The doc whistled softly. “That is … indeed interesting. It would be unusual, then, not to find evidence of a fetus if she was in this kind of condition.” She looked up. “You’re certai
n she was pregnant?”
“Her friends said she was. She’d scheduled an abortion but apparently chickened out at the last minute before going on the river trip. She’d also written in her journal that she was carrying Dr. Hart’s child. But it’s all circumstantial, no unequivocal proof. Plus, there is indication that the decedent could have had pathological issues herself—she could have been fabricating the whole pregnancy thing. However, she did have the ring, and Doug Hart has confessed to buying it for her—” Angie stilled as she caught sight of two familiar figures entering the dimly lit Tudor pub.

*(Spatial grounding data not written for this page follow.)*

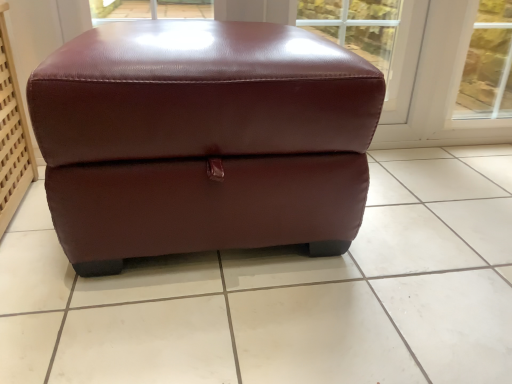 At what (x,y) coordinates should I click in order to perform the action: click on vacant space in front of burgundy leather ottoman at center. Please return your answer as a coordinate pair (x, y). The width and height of the screenshot is (512, 384). Looking at the image, I should click on (220, 319). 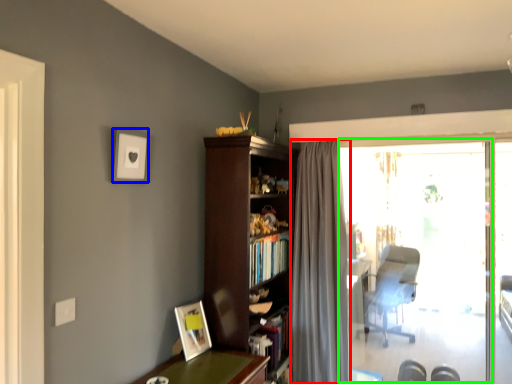 Question: Estimate the real-world distances between objects in this image. Which object is closer to curtain (highlighted by a red box), picture frame (highlighted by a blue box) or window screen (highlighted by a green box)?

Choices:
 (A) picture frame
 (B) window screen

Answer: (A) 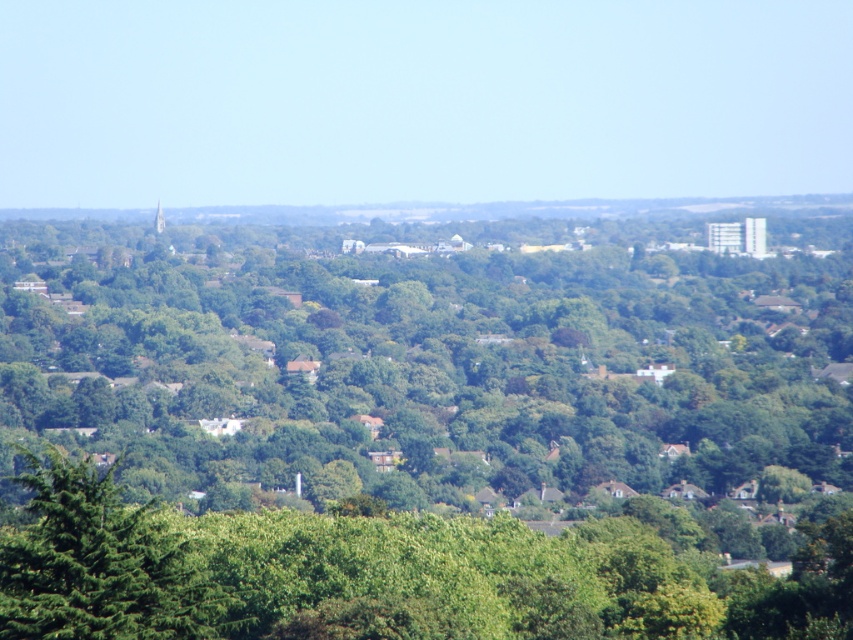 Question: Is green leafy tree at center above green leafy tree at lower left?

Choices:
 (A) no
 (B) yes

Answer: (B)

Question: Which point appears closest to the camera in this image?

Choices:
 (A) (537, 397)
 (B) (39, 545)

Answer: (A)

Question: Can you confirm if green leafy tree at center is smaller than green leafy tree at lower left?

“Oh great,” she whispered. “Look who’s just come in the door. It’s Holgersen and that young female officer Maddocks hired recently.”
Doc O’Hagan turned to see. She grinned. “Hardly surprising. This pub is just down the block from the station—you don’t expect him to take his date to the Pig, do you? It’s Saturday night. Of course the guy is going out for a drink.”
“You kidding me? Holgersen doesn’t date.” Angie watched the pair disappearing into the cluster of patrons gathered around the bar counter. “He’s been celibate for I don’t know how long.”
“Or so he claims.” Barb chuckled. “Everyone falls off the wagon now and then, no matter the vice.”
“Yeah,” she said quietly. “My concern, my question, is why would Holgersen feel that sex for him is a vice?”
O’Hagan watched Angie’s face, then tapped the file with her fingers. “Hey, don’t leave me in suspense, Pallorino. Talk to me. The case.”
“Yeah,” she said again, thinking as her gaze lingered a moment longer on Holgersen’s head sticking above the crowd. She returned her attention to O’Hagan. “I went back and reread the entries in the decedent’s journal. Gulati made a notation of the abortion date but never mentioned anything about the termination after that entry. There was a period around the termination date where she went silent in her journal, but she picked up again with entries about the river trip. No mention of the pregnancy. At first I’d assumed the silence was because it might have been too raw, the termination too recent, and she’d needed time to process. On top of that, Jasmine drank heavily on the trip, and she was promiscuous—slept with her guide. To my mind these were not markers of someone engaged to be married or someone who might still be carrying her husband-to-be’s baby. So I assumed there was no fetus.”